I am sorry, much as I appreciate the thought that went into the top-voted answer, I disagree with it. NaN does not mean "undefined" - see http://www.cs.berkeley.edu/~wkahan/ieee754status/IEEE754.PDF, page 7 (search for the word "undefined"). As that document confirms, NaN is a well-defined concept.

Furthermore, IEEE approach was to follow the regular mathematics rules as much as possible, and when they couldn't, follow the rule of "least surprise" - see http://stackoverflow.com/a/1573715/336527. Any mathematical object is equal to itself, so the rules of mathematics would imply that that NaN == NaN should be True. I cannot see any valid and powerful reason to deviate from such a major mathematical principle (not to mention the less important rules of trichotomy of comparison, etc.).

As a result, my conclusion is as follows.

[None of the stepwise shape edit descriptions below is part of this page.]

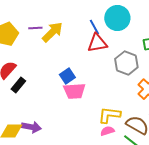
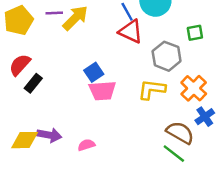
red triangle: (97, 43) -> (131, 31), turned 35
yellow L-shape: (109, 115) -> (152, 89), moved
pink semicircle: (107, 131) -> (86, 145), moved

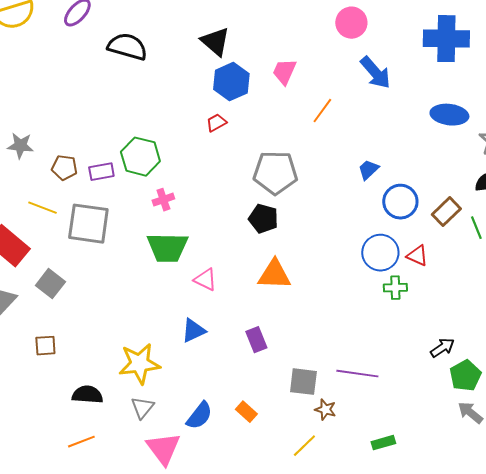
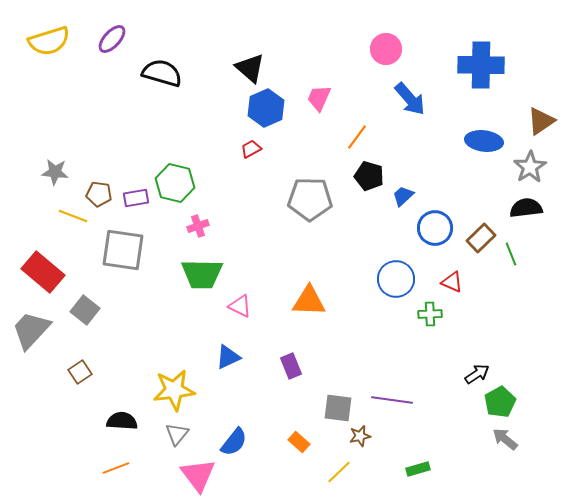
yellow line: (42, 208) -> (73, 216), moved
black pentagon: (263, 219) -> (369, 176), moved
blue circle: (380, 253) -> (396, 279), moved
brown square: (45, 346) -> (80, 372), turned -30
brown star: (325, 410) -> (360, 436), turned -30
orange rectangle: (246, 412) -> (299, 442), moved

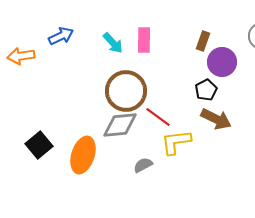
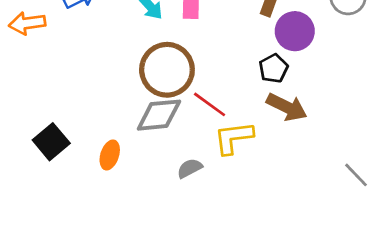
orange ellipse: (83, 155) -> (110, 155), size x0.6

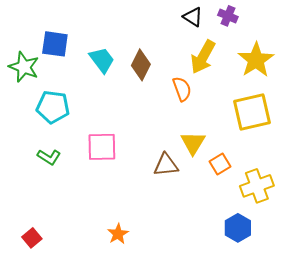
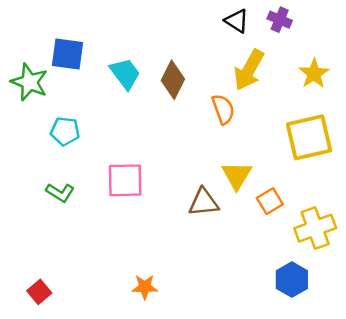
yellow star: (256, 60) -> (314, 74), size x0.7
cyan pentagon: (53, 107) -> (65, 131), size x0.7
orange star: (118, 234) -> (145, 287), turned 30

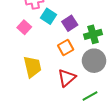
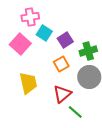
pink square: (24, 27) -> (20, 44), size x1.5
green line: (90, 96) -> (75, 112), moved, turned 70

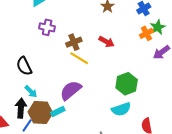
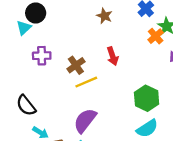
red arrow: (106, 42) -> (113, 56), turned 56
yellow line: (79, 58) -> (86, 82), turned -42

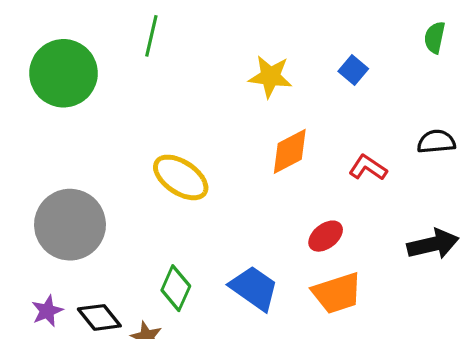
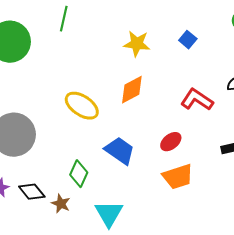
orange diamond: (290, 151) -> (132, 90), moved
red L-shape: (368, 168) -> (197, 100), size x1.4
blue trapezoid: (254, 288) -> (120, 151), moved

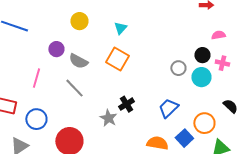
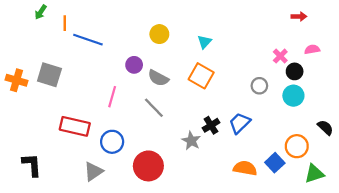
pink cross: (222, 63) -> (280, 56), moved, turned 32
gray circle: (178, 68) -> (259, 86), moved
blue trapezoid: (168, 108) -> (240, 123), moved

IEEE committee members did not think this through very clearly, and made a mistake. Since very few people understood the IEEE committee approach, or cared about what exactly the standard says about NaN (to wit: most compilers' treatment of NaN violates the IEEE standard anyway), nobody raised an alarm. Hence, this mistake is now embedded in the standard. It is unlikely to be fixed, since such a fix would break a lot of existing code.

I fully expect my answer to be downvoted, but it is my right to provide and accept an answer that I find the most convincing. Of course, I'll happily change my mind if I see solid arguments against my conclusion.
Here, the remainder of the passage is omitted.